At the door of the hut Emma Jane's courage suddenly departed. She held back shuddering and refused either to enter or look in. Rebecca shuddered too, but kept on, drawn by an insatiable curiosity about life and death, an overmastering desire to know and feel and understand the mysteries of existence, a hunger for knowledge and experience at all hazards and at any cost.

Emma Jane hurried softly away from the felt terrors of the cabin, and after two or three minutes of utter silence Rebecca issued from the open door, her sensitive face pale and woe-begone, the ever-ready tears raining down her cheeks. She ran toward the edge of the wood, sinking down by Emma Jane's side, and covering her eyes, sobbed with excitement:

“Oh, Emma Jane, she hasn't got a flower, and she's so tired and sad-looking, as if she'd been hurt and hurt and never had any good times, and there's a weeny, weeny baby side of her. Oh, I wish I hadn't gone in!”

Emma Jane blenched for an instant. “Mrs. Dennett never said THERE WAS TWO DEAD ONES! ISN'T THAT DREADFUL? But,” she continued, her practical common sense coming to the rescue, “you've been in once and it's all over; it won't be so bad when you take in the flowers because you'll be used to it. The goldenrod hasn't begun to bud, so there's nothing to pick but daisies. Shall I make a long rope of them, as I did for the schoolroom?”

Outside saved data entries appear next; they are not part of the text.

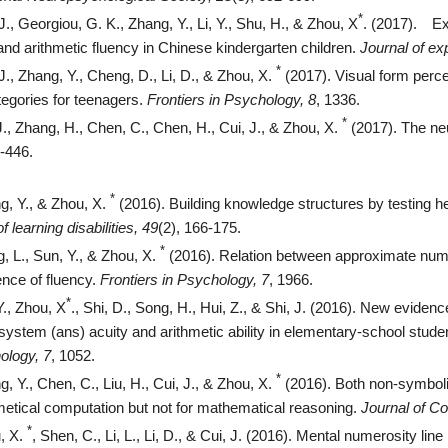
*
J., Georgiou, G. K., Zhang, Y., Li, Y., Shu, H., & Zhou, X
. (2017).
Ex
nd arithmetic fluency in Chinese kindergarten children.
Journal of ex
*
J., Zhang, Y., Cheng, D., Li, D., & Zhou, X.
(2017). Visual form percep
egories for teenagers.
Frontiers in Psychology, 8
, 1336.
*
J., Zhang, H., Chen, C., Chen, H., Cui, J., & Zhou, X.
(2017). The neur
2-446.
*
g, Y., & Zhou, X.
(2016). Building knowledge structures by testing hel
f learning disabilities, 49
(2), 166-175.
*
, L., Sun, Y., & Zhou, X.
(2016). Relation between approximate num
uence of fluency.
Frontiers in Psychology, 7
, 1966.
*
Y., Zhou, X
., Shi, D., Song, H., Hui, Z., & Shi, J. (2016). New evide
ystem (ans) acuity and arithmetic ability in elementary-school studen
ology, 7
, 1052.
*
, Y., Chen, C., Liu, H., Cui, J., & Zhou, X.
(2016). Both non-symboli
hmetical computation but not for mathematical reasoning.
Journal of Co
*
, X.
, Shen, C., Li, L., Li, D., & Cui, J. (2016). Mental numerosity 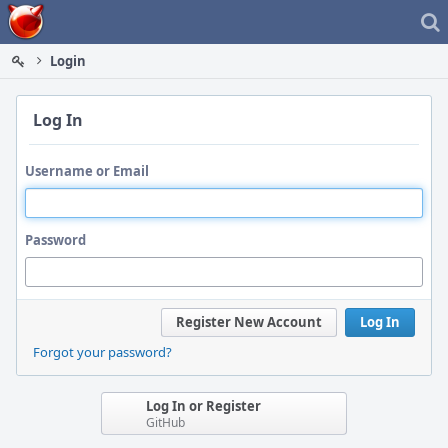
Home
Login
Log In
Username or Email
Password
Register New Account
Log In
Forgot your password?
Log In or Register
GitHub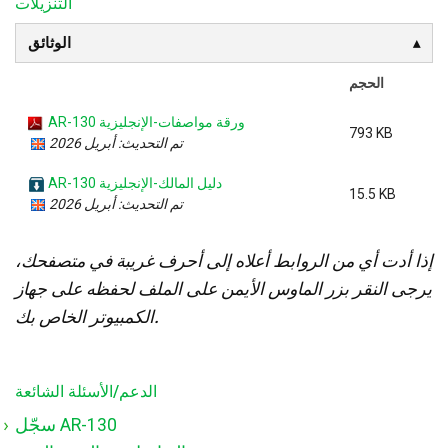
التنزيلات
الوثائق
الحجم
AR-130 ورقة مواصفات-الإنجليزية
793 KB
تم التحديث: أبريل 2026
AR-130 دليل المالك-الإنجليزية
15.5 KB
تم التحديث: أبريل 2026
إذا أدت أي من الروابط أعلاه إلى أحرف غريبة في متصفحك،
يرجى النقر بزر الماوس الأيمن على الملف لحفظه على جهاز
الكمبيوتر الخاص بك.
الدعم/الأسئلة الشائعة
سجّل AR-130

“Yes,” said Rebecca, wiping her eyes and still sobbing. “Yes, that's the prettiest, and if we put it all round her like a frame, the undertaker couldn't be so cruel as to throw it away, even if she is a pauper, because it will look so beautiful. From what the Sunday school lessons say, she's only asleep now, and when she wakes up she'll be in heaven.”

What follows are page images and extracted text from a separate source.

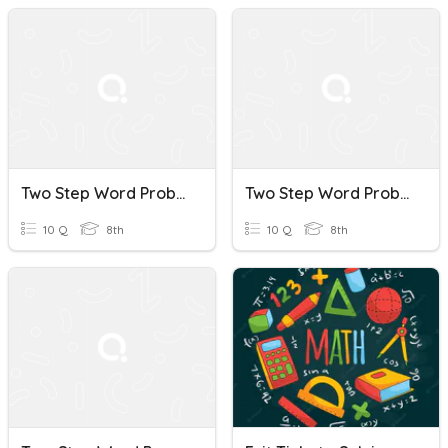
Two Step Word Problems
Two Step Word Problems
10 Q
8th
10 Q
8th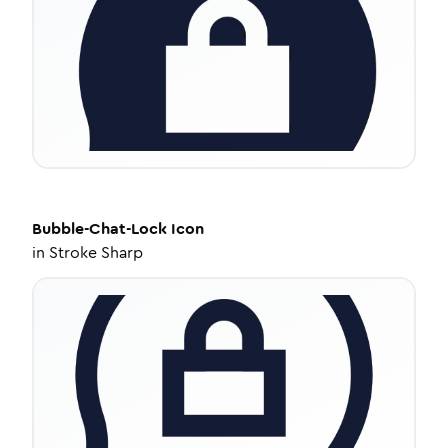
Bubble-Chat-Lock
Icon
in
Stroke Sharp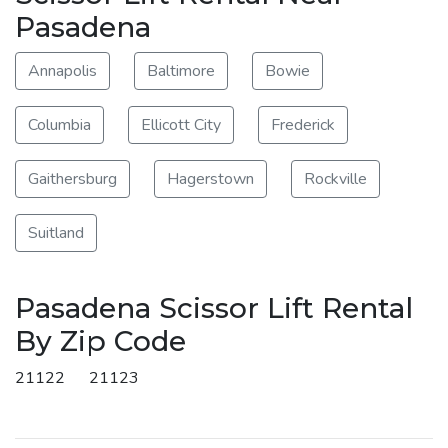
Pasadena
Annapolis
Baltimore
Bowie
Columbia
Ellicott City
Frederick
Gaithersburg
Hagerstown
Rockville
Suitland
Pasadena Scissor Lift Rental
By Zip Code
21122
21123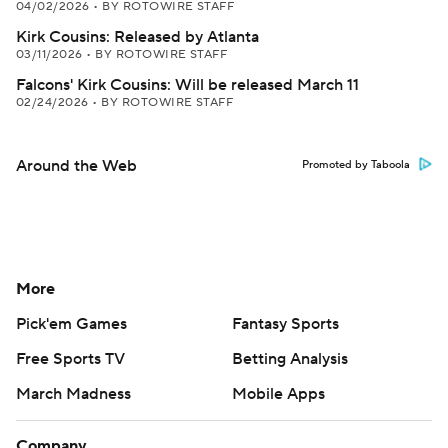
04/02/2026
•
BY ROTOWIRE STAFF
Kirk Cousins: Released by Atlanta
03/11/2026
•
BY ROTOWIRE STAFF
Falcons' Kirk Cousins: Will be released March 11
02/24/2026
•
BY ROTOWIRE STAFF
Around the Web
Promoted by Taboola
More
Pick'em Games
Fantasy Sports
Free Sports TV
Betting Analysis
March Madness
Mobile Apps
Company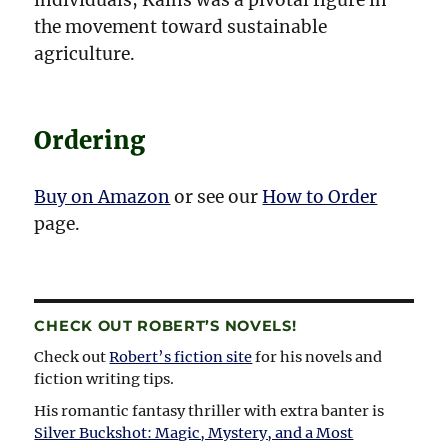
the movement toward sustainable
agriculture.
Ordering
Buy on Amazon
or see our
How to Order
page.
CHECK OUT ROBERT’S NOVELS!
Check out
Robert’s fiction site
for his novels and
fiction writing tips.
His romantic fantasy thriller with extra banter is
Silver Buckshot: Magic, Mystery, and a Most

“THERE'S ANOTHER PLACE,” said Emma Jane, in an orthodox and sepulchral whisper, as she took her ever-present ball of crochet cotton from her pocket and began to twine the whiteweed blossoms into a rope.

“Oh, well!” Rebecca replied with the easy theology that belonged to her temperament. “They simply couldn't send her DOWN THERE with that little weeny baby. Who'd take care of it? You know page six of the catechism says the only companions of the wicked after death are their father the devil and all the other evil angels; it wouldn't be any place to bring up a baby.”

“Whenever and wherever she wakes up, I hope she won't know that the big baby is going to the poor farm. I wonder where he is?”

“Perhaps over to Mrs. Dennett's house. She didn't seem sorry a bit, did she?”

“No, but I suppose she's tired sitting up and nursing a stranger. Mother wasn't sorry when Gran'pa Perkins died; she couldn't be, for he was cross all the time and had to be fed like a child. Why ARE you crying again, Rebecca?”